Activists have pointed out that eradicating this policy would sentence undocumented migrants to years in overcrowded, unhygienic prisons on the U.S.-Mexican border and throughout the United States.
However, diplomats continue to push for the privatization of detention centers, which would only lower the already inhumane living conditions in these facilities.
A Michigan native, Torres told teleSUR: "I've been to the jails here to visit the people who have been detained by immigration... I remember a few times when fathers of families said they couldn't take it inside, even though it wasn't a big state, federal system. They knew that place was not for them. It was difficult, because they're good people and they get thrown in with the real criminals."
Torres intends to travel with human rights organization CARA to investigate the living conditions at one such center in Dilley, Texas where nearby fracking has allegedly contaminated the water.
"They're detaining them and they're slowly killing them. We are calling them concentration camps, honestly," Torres said, explaining that dorm rooms are segregated and children are left with their mothers, depending on their age. "If the child is a teenager, sometimes they move them to different facilities, so you lose track. If the parents don't have the ability to speak the language, they get lost in the system."
According to an April announcement from ICE, nearly 1,500 "lost" migrant children have since resurfaced, prompting criticism from advocates over the lack of concern and overall negligence in immigration policies.

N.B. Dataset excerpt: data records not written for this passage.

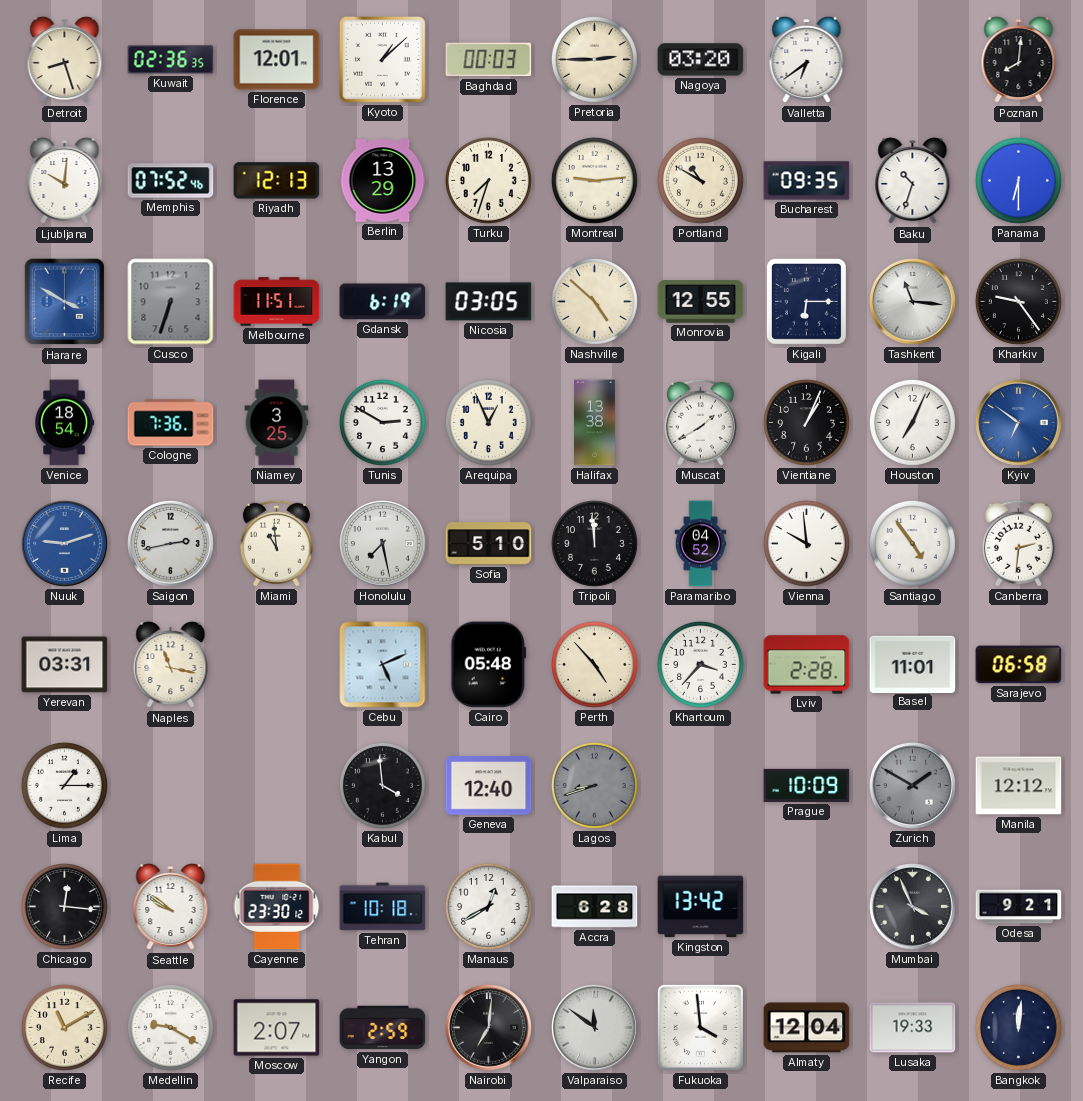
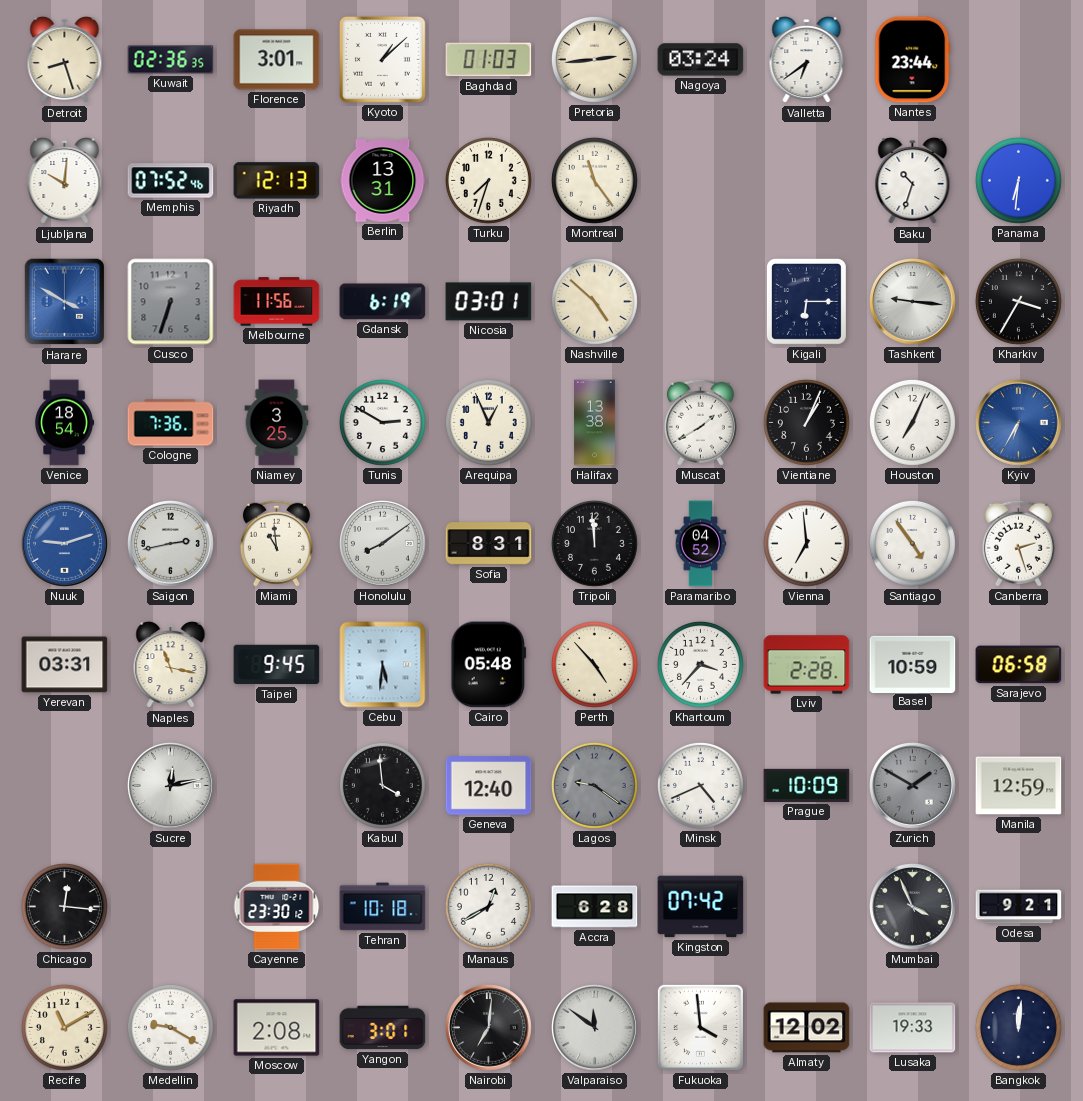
Florence: 12:01 -> 3:01
Baghdad: 00:03 -> 01:03
Pretoria: 2:45 -> 2:44
Nagoya: 03:20 -> 03:24
Nantes: none -> 23:44
Poznan: 8:01 -> none
Berlin: 13:29 -> 13:31
Montreal: 9:14 -> 11:24
Portland: 10:50 -> none
Bucharest: 09:35 -> none
Panama: 6:30 -> 6:31
Melbourne: 11:51 -> 11:56
Nicosia: 03:05 -> 03:01
Monrovia: 12:55 -> none
Tashkent: 11:16 -> 9:16
Kharkiv: 9:24 -> 3:35
Kyiv: 6:51 -> 6:35
Honolulu: 7:28 -> 8:09
Sofia: 5:10 -> 8:31
Vienna: 9:59 -> 6:59
Canberra: 2:31 -> 2:27
Taipei: none -> 9:45
Cebu: 5:11 -> 5:31
Basel: 11:01 -> 10:59
Lima: 1:15 -> none
Sucre: none -> 12:13
Lagos: 8:42 -> 9:21
Minsk: none -> 4:41
Manila: 12:12 -> 12:59
Seattle: 9:51 -> none
Kingston: 13:42 -> 07:42
Moscow: 2:07 -> 2:08
Yangon: 2:59 -> 3:01
Almaty: 12:04 -> 12:02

MSNBC's Chris Hayes tweeted: "Kids as young as nine years old, seven years old — cases of children as young as 18 months — ripped out of the arms of their mother and putting those children into government-run shelters for a very specific reason: to punish the immigrants."
"It's a place I would not wish any woman to be in at all," said Mexican immigrant Jacinta Morales, who suffered a miscarriage in a detainment center – one of over 500 pregnant women detained since December to complain to the Department of Homeland Security of poor healthcare and undue amounts of stress.
In an interview with NPR, Judge Marks said: “The solution is simple: it's two steps. We need more resources and we need them now. And we also need structural reform. Congress has recently taken a very important step to address the inadequacy of resources by – just in the last budget cycle – providing money for 100 more immigration judges. That's the first step.
"But the necessary second step is to take the immigration courts out of the Department of Justice, where they're currently placed. And the reason for that is the mission of an independent and neutral court is incompatible with the role of a law enforcement agency."